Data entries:
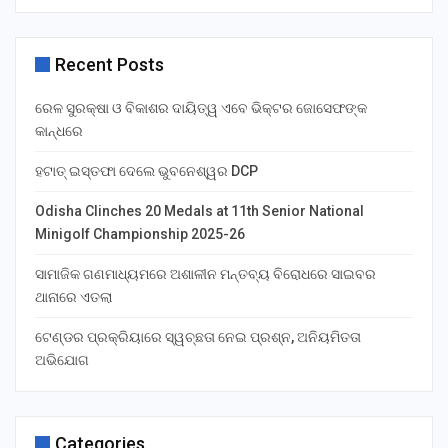
Recent Posts
ରେଳ ସୁରକ୍ଷା ଓ ବିକାଶର ଦାୟିତ୍ୱ ଏବେ ଭିକ୍ଟର ଜୋସେଫଙ୍କ
କାନ୍ଧରେ
ହଟାତ୍ ଇସ୍ତଫା ଦେଲେ ଭୁବନେଶ୍ୱର DCP
Odisha Clinches 20 Medals at 11th Senior National
Minigolf Championship 2025-26
ସାମାଜିକ ଗଣମାଧ୍ୟମରେ ଅଶାଳୀନ ମନ୍ତବ୍ୟ ବିରୋଧରେ ସାଇବର
ଥାନାରେ ଏତଲା
ଟେଣ୍ଡର ପ୍ରକ୍ରିୟାରେ ସ୍ୱଚ୍ଛତା ନେଇ ପ୍ରଶ୍ନ, ଅନିୟମିତତା
ଅଭିଯୋଗ
Categories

Exercise aim →
Repeat every line above exactly, but omit all images.

Solution below →
Recent Posts
ରେଳ ସୁରକ୍ଷା ଓ ବିକାଶର ଦାୟିତ୍ୱ ଏବେ ଭିକ୍ଟର ଜୋସେଫଙ୍କ
କାନ୍ଧରେ
ହଟାତ୍ ଇସ୍ତଫା ଦେଲେ ଭୁବନେଶ୍ୱର DCP
Odisha Clinches 20 Medals at 11th Senior National
Minigolf Championship 2025-26
ସାମାଜିକ ଗଣମାଧ୍ୟମରେ ଅଶାଳୀନ ମନ୍ତବ୍ୟ ବିରୋଧରେ ସାଇବର
ଥାନାରେ ଏତଲା
ଟେଣ୍ଡର ପ୍ରକ୍ରିୟାରେ ସ୍ୱଚ୍ଛତା ନେଇ ପ୍ରଶ୍ନ, ଅନିୟମିତତା
ଅଭିଯୋଗ
Categories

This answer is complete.